- What the task asks -
Lines from the beginning of the data through the line containing "98,00 zł (-66%)" are to be copied exactly, with no other line included.

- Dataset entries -
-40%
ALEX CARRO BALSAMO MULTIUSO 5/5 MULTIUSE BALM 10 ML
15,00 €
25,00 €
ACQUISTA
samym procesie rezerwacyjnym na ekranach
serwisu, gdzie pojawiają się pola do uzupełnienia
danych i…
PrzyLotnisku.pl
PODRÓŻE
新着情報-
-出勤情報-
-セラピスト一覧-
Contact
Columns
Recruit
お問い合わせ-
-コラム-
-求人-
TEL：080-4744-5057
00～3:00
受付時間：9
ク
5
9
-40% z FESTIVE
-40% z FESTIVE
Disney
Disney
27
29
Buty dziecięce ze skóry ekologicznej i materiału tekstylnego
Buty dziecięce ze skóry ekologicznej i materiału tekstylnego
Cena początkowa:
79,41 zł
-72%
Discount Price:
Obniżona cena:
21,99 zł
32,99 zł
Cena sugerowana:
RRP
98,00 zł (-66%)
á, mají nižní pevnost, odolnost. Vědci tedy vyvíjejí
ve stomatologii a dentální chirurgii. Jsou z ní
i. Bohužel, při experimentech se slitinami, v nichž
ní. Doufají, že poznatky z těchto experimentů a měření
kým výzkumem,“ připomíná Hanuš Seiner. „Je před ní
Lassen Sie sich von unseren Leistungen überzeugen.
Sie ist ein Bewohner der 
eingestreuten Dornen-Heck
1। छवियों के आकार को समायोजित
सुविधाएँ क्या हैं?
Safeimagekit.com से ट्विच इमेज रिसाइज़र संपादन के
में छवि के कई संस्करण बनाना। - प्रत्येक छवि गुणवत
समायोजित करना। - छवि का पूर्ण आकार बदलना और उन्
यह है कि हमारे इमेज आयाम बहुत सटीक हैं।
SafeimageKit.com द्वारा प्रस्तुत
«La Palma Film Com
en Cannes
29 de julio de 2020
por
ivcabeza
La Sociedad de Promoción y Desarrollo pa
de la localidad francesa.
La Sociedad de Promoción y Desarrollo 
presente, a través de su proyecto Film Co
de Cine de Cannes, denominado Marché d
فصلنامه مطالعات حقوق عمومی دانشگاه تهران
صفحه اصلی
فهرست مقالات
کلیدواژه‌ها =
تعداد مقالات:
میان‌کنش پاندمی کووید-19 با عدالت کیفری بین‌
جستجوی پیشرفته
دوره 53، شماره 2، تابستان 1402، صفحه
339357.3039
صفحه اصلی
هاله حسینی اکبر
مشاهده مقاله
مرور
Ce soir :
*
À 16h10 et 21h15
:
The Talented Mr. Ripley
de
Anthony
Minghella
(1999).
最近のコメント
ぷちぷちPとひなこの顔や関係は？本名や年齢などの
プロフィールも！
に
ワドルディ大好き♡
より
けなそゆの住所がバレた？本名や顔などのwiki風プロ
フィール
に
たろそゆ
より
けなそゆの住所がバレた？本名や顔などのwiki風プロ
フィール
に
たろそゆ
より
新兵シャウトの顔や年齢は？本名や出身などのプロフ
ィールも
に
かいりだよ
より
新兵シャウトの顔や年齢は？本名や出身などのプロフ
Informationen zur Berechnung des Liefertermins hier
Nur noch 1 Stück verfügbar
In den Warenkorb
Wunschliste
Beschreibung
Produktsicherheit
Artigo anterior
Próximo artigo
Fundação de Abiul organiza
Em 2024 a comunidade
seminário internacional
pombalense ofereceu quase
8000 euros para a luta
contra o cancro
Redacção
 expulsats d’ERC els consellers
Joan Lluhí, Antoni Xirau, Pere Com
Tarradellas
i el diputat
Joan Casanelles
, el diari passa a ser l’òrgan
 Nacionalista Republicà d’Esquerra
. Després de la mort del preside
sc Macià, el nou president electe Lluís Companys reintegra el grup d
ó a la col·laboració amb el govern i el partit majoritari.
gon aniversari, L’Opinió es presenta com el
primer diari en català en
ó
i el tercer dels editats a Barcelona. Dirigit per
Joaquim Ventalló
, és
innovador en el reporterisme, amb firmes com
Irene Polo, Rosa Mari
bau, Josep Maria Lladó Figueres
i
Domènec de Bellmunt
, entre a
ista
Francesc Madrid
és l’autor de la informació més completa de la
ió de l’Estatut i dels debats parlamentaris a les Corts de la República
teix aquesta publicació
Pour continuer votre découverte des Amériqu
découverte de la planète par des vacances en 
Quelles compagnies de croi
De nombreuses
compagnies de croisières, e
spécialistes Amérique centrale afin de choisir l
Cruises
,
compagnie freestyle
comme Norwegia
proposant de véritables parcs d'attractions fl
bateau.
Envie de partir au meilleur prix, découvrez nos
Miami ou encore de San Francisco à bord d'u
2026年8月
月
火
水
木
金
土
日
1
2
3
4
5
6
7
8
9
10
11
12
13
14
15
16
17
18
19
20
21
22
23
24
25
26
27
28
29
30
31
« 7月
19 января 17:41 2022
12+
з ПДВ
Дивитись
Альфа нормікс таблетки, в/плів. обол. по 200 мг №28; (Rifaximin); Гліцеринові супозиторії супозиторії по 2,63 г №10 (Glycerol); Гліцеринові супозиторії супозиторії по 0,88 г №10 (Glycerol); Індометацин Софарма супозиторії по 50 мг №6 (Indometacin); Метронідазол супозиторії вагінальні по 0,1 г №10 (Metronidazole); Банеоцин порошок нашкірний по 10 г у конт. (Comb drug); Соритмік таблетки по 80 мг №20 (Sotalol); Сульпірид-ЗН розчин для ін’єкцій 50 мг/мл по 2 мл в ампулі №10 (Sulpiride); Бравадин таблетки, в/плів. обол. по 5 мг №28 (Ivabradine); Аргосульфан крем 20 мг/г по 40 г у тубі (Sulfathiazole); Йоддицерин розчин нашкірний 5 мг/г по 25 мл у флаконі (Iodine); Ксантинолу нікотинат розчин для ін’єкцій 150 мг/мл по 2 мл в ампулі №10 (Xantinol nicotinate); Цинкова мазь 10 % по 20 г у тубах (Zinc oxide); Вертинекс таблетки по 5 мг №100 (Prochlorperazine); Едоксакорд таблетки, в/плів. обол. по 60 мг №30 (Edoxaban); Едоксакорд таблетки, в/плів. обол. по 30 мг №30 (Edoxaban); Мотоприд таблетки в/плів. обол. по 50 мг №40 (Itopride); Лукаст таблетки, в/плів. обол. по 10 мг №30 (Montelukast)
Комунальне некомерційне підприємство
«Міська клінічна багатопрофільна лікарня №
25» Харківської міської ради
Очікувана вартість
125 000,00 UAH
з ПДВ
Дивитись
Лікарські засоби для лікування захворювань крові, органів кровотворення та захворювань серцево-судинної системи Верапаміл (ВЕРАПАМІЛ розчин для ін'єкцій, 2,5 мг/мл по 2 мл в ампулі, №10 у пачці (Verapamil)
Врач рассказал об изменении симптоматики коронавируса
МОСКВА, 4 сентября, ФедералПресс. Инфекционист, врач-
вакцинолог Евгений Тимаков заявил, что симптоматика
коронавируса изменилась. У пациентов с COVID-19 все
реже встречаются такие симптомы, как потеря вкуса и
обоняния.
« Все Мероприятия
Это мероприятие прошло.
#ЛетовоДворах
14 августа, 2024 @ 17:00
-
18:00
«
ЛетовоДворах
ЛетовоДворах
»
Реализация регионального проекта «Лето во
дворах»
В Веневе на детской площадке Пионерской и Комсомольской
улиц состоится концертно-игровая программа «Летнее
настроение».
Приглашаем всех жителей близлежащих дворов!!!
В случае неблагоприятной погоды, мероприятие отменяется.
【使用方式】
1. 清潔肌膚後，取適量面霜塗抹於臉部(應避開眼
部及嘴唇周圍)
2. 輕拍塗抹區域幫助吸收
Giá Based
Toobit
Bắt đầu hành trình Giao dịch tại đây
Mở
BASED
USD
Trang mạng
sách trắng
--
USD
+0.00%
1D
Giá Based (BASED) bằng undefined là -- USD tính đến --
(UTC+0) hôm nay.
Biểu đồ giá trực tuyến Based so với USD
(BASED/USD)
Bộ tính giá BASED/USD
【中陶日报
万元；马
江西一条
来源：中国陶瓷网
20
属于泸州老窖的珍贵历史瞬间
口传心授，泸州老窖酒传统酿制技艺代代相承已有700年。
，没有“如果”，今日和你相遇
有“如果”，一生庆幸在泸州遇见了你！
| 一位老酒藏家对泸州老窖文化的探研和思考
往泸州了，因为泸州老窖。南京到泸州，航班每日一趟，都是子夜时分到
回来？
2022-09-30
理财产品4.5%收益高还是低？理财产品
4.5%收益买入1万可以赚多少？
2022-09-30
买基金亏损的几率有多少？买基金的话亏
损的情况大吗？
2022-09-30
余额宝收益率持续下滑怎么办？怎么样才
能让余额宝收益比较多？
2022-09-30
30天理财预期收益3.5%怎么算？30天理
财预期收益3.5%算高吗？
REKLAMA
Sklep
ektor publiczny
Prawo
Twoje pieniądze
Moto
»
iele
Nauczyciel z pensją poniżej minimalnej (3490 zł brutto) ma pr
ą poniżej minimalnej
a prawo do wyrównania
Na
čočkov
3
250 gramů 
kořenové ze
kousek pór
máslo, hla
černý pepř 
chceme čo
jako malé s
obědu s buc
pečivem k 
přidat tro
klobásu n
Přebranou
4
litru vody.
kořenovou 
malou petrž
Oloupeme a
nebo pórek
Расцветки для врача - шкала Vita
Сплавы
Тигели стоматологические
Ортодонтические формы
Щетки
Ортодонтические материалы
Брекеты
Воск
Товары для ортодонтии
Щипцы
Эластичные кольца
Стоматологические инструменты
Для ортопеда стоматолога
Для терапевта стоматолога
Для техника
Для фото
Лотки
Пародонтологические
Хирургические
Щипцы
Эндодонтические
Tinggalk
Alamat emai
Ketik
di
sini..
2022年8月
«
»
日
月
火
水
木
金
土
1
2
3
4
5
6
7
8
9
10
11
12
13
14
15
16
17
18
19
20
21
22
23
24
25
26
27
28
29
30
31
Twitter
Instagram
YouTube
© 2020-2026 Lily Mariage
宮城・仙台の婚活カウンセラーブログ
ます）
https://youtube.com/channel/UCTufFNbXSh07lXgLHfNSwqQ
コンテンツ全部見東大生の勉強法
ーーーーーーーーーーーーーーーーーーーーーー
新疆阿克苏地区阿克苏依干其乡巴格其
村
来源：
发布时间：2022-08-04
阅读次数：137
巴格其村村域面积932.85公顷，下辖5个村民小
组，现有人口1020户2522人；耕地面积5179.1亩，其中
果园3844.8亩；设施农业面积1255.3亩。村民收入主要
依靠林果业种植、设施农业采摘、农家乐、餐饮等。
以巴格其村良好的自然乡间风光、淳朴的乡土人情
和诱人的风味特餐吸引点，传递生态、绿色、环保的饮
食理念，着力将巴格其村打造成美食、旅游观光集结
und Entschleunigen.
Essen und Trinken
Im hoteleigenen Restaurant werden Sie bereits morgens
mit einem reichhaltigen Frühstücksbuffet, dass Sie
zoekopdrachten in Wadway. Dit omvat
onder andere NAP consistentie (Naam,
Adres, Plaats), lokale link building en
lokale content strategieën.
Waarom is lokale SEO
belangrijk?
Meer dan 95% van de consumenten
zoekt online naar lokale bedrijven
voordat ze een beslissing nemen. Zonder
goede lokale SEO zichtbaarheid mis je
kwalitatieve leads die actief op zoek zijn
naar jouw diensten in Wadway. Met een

- Exercise solution -
-40%
ALEX CARRO BALSAMO MULTIUSO 5/5 MULTIUSE BALM 10 ML
15,00 €
25,00 €
ACQUISTA
samym procesie rezerwacyjnym na ekranach
serwisu, gdzie pojawiają się pola do uzupełnienia
danych i…
PrzyLotnisku.pl
PODRÓŻE
新着情報-
-出勤情報-
-セラピスト一覧-
Contact
Columns
Recruit
お問い合わせ-
-コラム-
-求人-
TEL：080-4744-5057
00～3:00
受付時間：9
ク
5
9
-40% z FESTIVE
-40% z FESTIVE
Disney
Disney
27
29
Buty dziecięce ze skóry ekologicznej i materiału tekstylnego
Buty dziecięce ze skóry ekologicznej i materiału tekstylnego
Cena początkowa:
79,41 zł
-72%
Discount Price:
Obniżona cena:
21,99 zł
32,99 zł
Cena sugerowana:
RRP
98,00 zł (-66%)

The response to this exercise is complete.